As exhibits and archives manager at the Museum of American Finance, Ms. Akhtar curates the displays, such as frozen pork belly that illustrates “Commodities” or rococo cash registers that mesmerize the teenage girls. The mission of the Smithsonian-affiliated teaching museum is, in part, to educate the public about capitalism. But September’s events presented the museum with a new challenge: Document the current financial turmoil.
Admissions are up roughly 10 percent since the summer, according to Linda Rapacki, the director of visitor services. (The museum closed last fall for a move; it reopened in its new location at 48 Wall Street in January.) Tour groups are booked almost solidly through the fall and winter.
“A lot of people go into the gift shop and they buy bulls,” Ms. Rapacki said. “I think that number has gone up.”
Visitors are interested in the “Market Fluctuations” exhibit, which depicts a thick red line, representing the Dow Jones Industrial Average, spiking and plummeting over a timeline of 20th-century history. The line stops just short of 2010. What’s next? Ms. Akhtar has a few ideas, including a screen tracking breaking news.

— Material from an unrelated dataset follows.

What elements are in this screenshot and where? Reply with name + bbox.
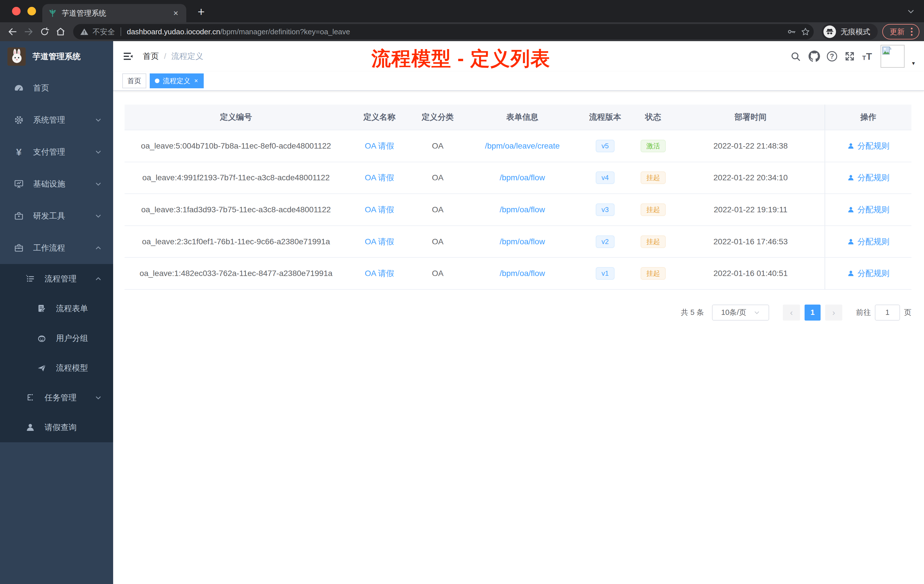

But since the crisis unfolds daily–and “everyone who’s associated with it right now is a little bit busy”–planning is difficult.
“Who knows?” she shrugs. “Tomorrow’s headline may be the thing to put up.”
Objects will surface in the decades to come, as banks release records and people who own crisis-related material realize what they’ve got. (A framed portion of ticker tape from the 1987 crash arrived at the museum only two months ago.) Ms. Akhtar will likely begin soliciting items a year from now. Since so much of today’s financial world is electronic, she is unsure what they will look like.
“We’re entering a new era of the way that information is conveyed, preserved,” she explained. “I’m curious as to what objects are going to come in–because it’s not going to be the same kind of objects that you were getting for the ’29 crash.”
Currently, Ms. Akhtar is collecting clean copies of The New York Times and the Wall Street Journal for the archives. She regularly rushes outside to photograph the protest art and performances taking over Wall Street.
Perhaps more than anyone, Ms. Akhtar, who has a background in history and finance and a picture of John D. Rockefeller above her desk, appreciates the Street’s latest incarnation. These days, the sidewalks teem with camera-laden tourists, ogling the ground zero of the financial crash (or visiting the museum). During earlier panics, crowds of people would flood the intersection at Wall and Broad, struggling to get in touch with their brokers.
“It gives me another layer of understanding of what is actually happening here, this atmosphere,” she said. “Definitely, history is being made right now.”